Below are entries; count the lines among them that contain the word "first", and give only the count.

Recorded data:
====

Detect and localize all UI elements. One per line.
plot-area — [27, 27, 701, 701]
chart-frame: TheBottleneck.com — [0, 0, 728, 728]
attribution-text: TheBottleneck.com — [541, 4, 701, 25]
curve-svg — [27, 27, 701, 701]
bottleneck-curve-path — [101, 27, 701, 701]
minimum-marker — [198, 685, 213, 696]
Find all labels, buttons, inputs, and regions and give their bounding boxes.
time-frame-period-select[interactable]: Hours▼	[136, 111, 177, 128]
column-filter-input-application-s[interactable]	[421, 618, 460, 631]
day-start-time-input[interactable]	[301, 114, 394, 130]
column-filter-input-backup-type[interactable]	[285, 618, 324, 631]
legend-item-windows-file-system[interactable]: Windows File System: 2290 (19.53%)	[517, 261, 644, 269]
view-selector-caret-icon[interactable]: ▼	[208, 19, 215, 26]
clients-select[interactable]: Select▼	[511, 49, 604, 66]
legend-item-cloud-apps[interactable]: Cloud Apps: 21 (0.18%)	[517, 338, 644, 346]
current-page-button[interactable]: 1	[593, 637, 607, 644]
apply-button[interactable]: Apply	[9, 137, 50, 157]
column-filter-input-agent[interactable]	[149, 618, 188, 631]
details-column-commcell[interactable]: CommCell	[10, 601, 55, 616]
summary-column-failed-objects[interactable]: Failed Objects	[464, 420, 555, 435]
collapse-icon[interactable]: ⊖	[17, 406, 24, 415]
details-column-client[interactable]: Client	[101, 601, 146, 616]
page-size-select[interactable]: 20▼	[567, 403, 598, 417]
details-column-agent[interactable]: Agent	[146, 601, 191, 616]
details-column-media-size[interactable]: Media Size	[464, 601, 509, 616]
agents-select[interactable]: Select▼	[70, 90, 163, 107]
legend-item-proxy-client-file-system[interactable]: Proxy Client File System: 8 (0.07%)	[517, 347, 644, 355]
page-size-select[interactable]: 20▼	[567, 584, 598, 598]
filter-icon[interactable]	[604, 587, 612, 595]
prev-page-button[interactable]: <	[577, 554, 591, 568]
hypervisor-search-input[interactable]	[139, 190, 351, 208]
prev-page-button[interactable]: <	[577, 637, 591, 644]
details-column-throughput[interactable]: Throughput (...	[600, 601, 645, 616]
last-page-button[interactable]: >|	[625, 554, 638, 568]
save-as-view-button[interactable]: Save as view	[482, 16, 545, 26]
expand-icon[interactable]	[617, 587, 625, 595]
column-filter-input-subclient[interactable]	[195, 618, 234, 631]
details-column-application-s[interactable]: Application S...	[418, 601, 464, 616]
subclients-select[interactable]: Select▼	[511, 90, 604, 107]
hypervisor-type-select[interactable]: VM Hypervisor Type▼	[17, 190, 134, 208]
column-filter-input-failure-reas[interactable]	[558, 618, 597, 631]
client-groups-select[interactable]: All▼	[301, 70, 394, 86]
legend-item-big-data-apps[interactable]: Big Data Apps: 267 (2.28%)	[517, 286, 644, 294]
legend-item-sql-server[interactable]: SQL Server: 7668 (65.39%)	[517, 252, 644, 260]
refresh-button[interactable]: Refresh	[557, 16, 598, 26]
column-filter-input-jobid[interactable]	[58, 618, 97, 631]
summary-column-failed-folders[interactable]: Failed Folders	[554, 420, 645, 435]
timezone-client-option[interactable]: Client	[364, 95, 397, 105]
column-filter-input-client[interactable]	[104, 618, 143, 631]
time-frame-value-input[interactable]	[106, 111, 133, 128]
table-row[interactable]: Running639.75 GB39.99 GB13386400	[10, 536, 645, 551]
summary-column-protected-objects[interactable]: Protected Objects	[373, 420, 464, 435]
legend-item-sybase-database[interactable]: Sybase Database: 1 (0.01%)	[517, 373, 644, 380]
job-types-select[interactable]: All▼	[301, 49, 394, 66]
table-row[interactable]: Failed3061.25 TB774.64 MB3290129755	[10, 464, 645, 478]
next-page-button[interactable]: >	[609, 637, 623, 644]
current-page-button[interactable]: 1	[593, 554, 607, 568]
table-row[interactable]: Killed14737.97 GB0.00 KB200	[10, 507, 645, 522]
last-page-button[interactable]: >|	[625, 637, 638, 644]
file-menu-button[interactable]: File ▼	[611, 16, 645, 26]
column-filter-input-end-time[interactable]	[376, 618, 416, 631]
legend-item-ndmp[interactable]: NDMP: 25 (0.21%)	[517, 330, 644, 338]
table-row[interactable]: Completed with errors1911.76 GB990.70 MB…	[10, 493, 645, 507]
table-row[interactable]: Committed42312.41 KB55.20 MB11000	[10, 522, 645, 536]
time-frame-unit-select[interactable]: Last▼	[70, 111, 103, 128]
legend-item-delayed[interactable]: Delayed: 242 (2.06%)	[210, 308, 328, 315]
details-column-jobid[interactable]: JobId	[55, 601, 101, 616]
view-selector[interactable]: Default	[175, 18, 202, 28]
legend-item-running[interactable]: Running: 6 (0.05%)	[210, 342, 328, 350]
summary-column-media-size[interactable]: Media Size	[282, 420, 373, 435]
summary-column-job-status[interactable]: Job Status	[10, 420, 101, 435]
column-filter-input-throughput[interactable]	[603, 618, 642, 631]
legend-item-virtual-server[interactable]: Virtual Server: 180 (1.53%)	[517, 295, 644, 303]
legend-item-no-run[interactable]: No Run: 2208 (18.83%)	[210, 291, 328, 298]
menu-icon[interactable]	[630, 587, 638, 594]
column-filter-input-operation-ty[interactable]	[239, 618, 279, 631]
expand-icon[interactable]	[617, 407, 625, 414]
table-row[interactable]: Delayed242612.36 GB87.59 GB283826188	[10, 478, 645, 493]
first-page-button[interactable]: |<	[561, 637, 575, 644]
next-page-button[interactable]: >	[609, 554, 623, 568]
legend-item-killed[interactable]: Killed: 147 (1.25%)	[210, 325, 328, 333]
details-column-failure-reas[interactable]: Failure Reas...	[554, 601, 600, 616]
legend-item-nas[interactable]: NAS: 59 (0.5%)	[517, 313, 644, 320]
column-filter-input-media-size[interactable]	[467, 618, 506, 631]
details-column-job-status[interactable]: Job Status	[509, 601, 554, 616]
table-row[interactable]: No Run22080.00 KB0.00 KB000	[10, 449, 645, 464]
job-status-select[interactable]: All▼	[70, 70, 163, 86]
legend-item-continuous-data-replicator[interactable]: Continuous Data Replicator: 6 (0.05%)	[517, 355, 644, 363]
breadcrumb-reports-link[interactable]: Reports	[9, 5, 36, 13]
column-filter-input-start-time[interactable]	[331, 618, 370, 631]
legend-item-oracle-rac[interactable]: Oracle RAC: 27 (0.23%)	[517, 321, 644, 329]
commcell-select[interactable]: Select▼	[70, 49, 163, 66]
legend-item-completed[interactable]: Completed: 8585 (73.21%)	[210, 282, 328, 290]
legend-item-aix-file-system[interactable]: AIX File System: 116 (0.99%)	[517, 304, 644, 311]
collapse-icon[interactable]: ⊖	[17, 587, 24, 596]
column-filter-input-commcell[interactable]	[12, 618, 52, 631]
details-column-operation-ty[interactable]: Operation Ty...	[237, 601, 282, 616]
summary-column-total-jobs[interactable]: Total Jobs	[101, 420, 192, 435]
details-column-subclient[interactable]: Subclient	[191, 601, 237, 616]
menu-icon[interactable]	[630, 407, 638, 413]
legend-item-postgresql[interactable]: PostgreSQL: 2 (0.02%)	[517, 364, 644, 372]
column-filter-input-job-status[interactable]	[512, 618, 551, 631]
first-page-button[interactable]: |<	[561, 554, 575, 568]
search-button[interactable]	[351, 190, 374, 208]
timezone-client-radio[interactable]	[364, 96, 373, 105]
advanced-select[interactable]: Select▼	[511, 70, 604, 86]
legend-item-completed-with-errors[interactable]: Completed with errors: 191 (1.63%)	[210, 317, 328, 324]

====

→ **OUTPUT OF THE TASK**:
2